Handy (Far East/Pacific)
Activity showed to resume quickly at the start of the week. After an initial lack of news, a number of concluded fixtures were reported, showing that this market still had to find its way before getting to a serous improvement. Charterers were stil interest to fix period tonnage, a vey modern 34,000 tonner agreed at usd 16,500 for one year commitment. Large modern Supramaxes were fixing daily rates from low to mid 20,000's usd on the 3/5 months employments. At the end of the week a 57,000 dwt N/B was reported fixed at high usd 27,000 daily for 6/8 months, the higher rate should also be influenced by charterers needing to trade Aden and cement cargoes. A similar unit was rumoured to have fixed usd 26,250 daily for an Australian round dely Japan/redely Spore-Japan range. The owners of these larger units showed to be still agreeable to fix discount rates for India bound business. The spot market was good for Handysize owners with 16,750 usd daily agreed for a North Pacific round and realistic rate paid to owners for backhaul employments.
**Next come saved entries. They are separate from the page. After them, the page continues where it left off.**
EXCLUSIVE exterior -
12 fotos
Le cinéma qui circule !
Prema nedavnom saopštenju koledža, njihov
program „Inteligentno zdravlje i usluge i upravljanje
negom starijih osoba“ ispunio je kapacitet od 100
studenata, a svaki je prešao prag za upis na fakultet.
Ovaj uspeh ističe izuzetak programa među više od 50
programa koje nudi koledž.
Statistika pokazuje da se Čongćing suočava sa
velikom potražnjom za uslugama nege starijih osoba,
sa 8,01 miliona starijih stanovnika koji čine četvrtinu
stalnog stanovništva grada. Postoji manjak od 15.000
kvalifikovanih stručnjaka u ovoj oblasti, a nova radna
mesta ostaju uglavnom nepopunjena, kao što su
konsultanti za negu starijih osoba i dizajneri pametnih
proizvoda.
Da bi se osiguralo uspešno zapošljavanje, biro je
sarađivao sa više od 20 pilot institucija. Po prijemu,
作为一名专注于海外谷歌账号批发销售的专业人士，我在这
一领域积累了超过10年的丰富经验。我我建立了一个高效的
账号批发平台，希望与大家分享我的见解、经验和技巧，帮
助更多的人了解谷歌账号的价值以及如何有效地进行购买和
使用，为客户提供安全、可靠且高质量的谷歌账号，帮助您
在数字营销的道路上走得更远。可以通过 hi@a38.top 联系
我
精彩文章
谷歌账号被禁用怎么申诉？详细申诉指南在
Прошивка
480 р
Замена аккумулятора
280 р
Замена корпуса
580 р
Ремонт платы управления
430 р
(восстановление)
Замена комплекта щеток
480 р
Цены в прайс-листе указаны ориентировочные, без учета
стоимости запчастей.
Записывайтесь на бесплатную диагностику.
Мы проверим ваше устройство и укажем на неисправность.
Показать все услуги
Handy (North Europe/Mediterranean)
Reported activity from the European waters was very small this week. Some interest to load scrap and coal from North Europe to the Mediterranean kept the chartering talks alive in this region. The number of concluded fixtures appeared to be small and agreed rates were lower than the previous week. The chartering interest from the Black Sea and Mediterranean waters was on standby with a lot of talking and very little business concluded. In a generally softening Atlantic market, the Continent proved to be a better spot for the owners who enjoyed attractive rates for Scraps into Med and Grains into Africa. The situation from the Med waters showed a more contradictory trend with several vessels fixing and failing even though some decent rates were agreed on business originating from the Black Sea, but limited to owners of vessels who were able to trade the Gulf of Aden.
Handy (USA/N.Atlantic/Lakes/S.America)
The initial larger demand from the USG quickly faded away leaving the area in a more quiet atmosphere. Rates for larger unit on the trans-Atlantic fell below the usd 40,000 daily mark with no fresh enquiry into the East. The large amount of activity from south America allowed a few Supramaxes to fix rates in the high 20,000's/30,000 usd level for West or South Africa delivery, via East Coast South America to Cont-Med. Tonnage taking East-bound business was more easily agreeing aps deilveries with time-charter rate plus ballast bonus, a typical sign of charterers who were able to make resistance against owners.
Handy (Indian Ocean/South Africa)
The forthcoming monsoons coming from the West to the East already affected considerably time-charter rates from West India which in a week's time rates showed to decrease by almost usd 10,000 daily. In connection to this, East Coast India rates started to grow and now both coasts are paying similar money. At the closing of the week the Chinese advised they wish to stop importing of Indian origin iron ore due to its low quality, it still has to be seen if it will actually bring a severe damage to this market or just end up with Chinese buyers obtaining a commodity price reduction in exchange of still sourcing the commodity from India.